I'm trying to pin down if this is just me, or if anyone else has this problem. (Or, is there a way to fix it?)

consider this:


<html>
<body>
<a href="?ref=true">True</a>
<a href="?ref=false">False</a>
</body>
</html

If i call this page directly, in opera as [mydomain.tld...] clicking those links fail.
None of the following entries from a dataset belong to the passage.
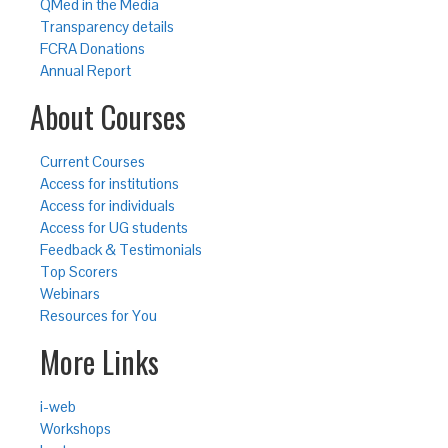
QMed in the Media
Transparency details
FCRA Donations
Annual Report
About Courses
Current Courses
Access for institutions
Access for individuals
Access for UG students
Feedback & Testimonials
Top Scorers
Webinars
Resources for You
More Links
i-web
Workshops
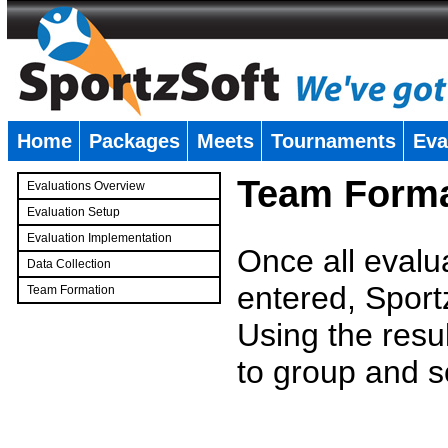
Home
Packages
Meets
Tournaments
Eva
�
Team Forma
Evaluations Overview
Evaluation Setup
Evaluation Implementation
Once all evalu
Data Collection
entered, Sport
Team Formation
�
Using the resu
to group and s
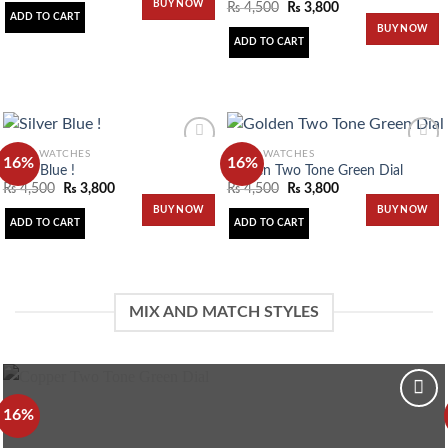
BUY NOW
₨
4,500
₨
3,800
wishlist
wishlist
ADD TO CART
BUY NOW
ADD TO CART
MEN'S WATCHES
MEN'S WATCHES
16%
16%
Silver Blue !
Golden Two Tone Green Dial
₨
4,500
₨
3,800
₨
4,500
₨
3,800
Add to
Add to
BUY NOW
BUY NOW
wishlist
wishlist
ADD TO CART
ADD TO CART
MIX AND MATCH STYLES
16%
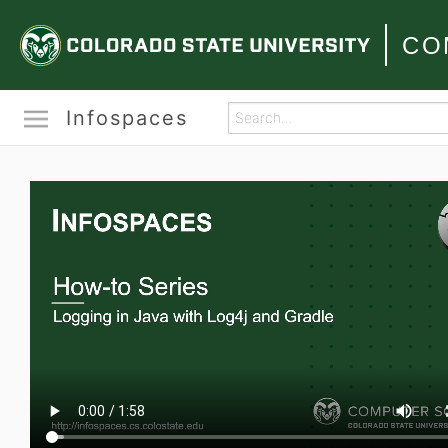
CO
Infospaces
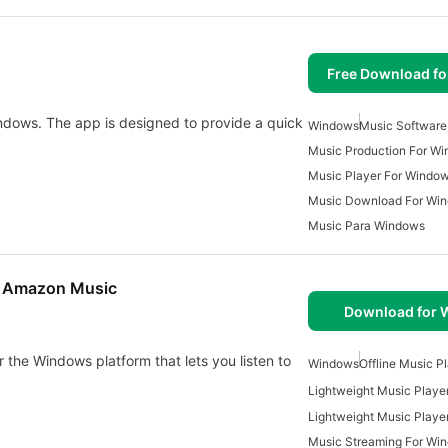
Free Download f
ndows. The app is designed to provide a quick
Windows
Music Software
Music Production For W
Music Player For Windo
Music Download For Win
Music Para Windows
nd Amazon Music
Download for
 the Windows platform that lets you listen to
Windows
Offline Music P
Lightweight Music Playe
Music Streaming For Wi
I do this with IE, and it's worked fine, do I have to start spelling all these links out now?

jdMorgan

2:42 am on Sep 11, 2002 (gmt 0)

WebmasterWorld Senior Member 10+ Year Member



Slade,

Mostly to bump your post up, but have you tried:

<html>
<body>
<a href="/?ref=true">True</a>
<a href="/?ref=false">False</a>
</body>
</html>

Or how about:

<html>
<head>
<BASE href="http://www.yourdomain.tld/index.html">
</head>
<body>
<a href="?ref=true">True</a>
<a href="?ref=false">False</a>
</body>
</html>

Just guessing at ways to make Opera connect...

Jim

chris_f

5:33 am on Sep 11, 2002 (gmt 0)

WebmasterWorld Senior Member 10+ Year Member



try including the page filename as well. It might be that IE assumes that by not including a filename you are going back to the current file. Opera might not.

Just a guess.
Chris.

starway

7:43 am on Sep 11, 2002 (gmt 0)

10+ Year Member



Guys,
is this <a href="?ref=false"> a valid syntax?
I've never seen such a thing and I'm in doubt that it is valid.

nafmo

6:01 pm on Sep 22, 2002 (gmt 0)

10+ Year Member



RFC 2396 states that a link to "?something" is a link relative to the current directory, not the current document (there are examples in the appendix). Opera works according to the specification here.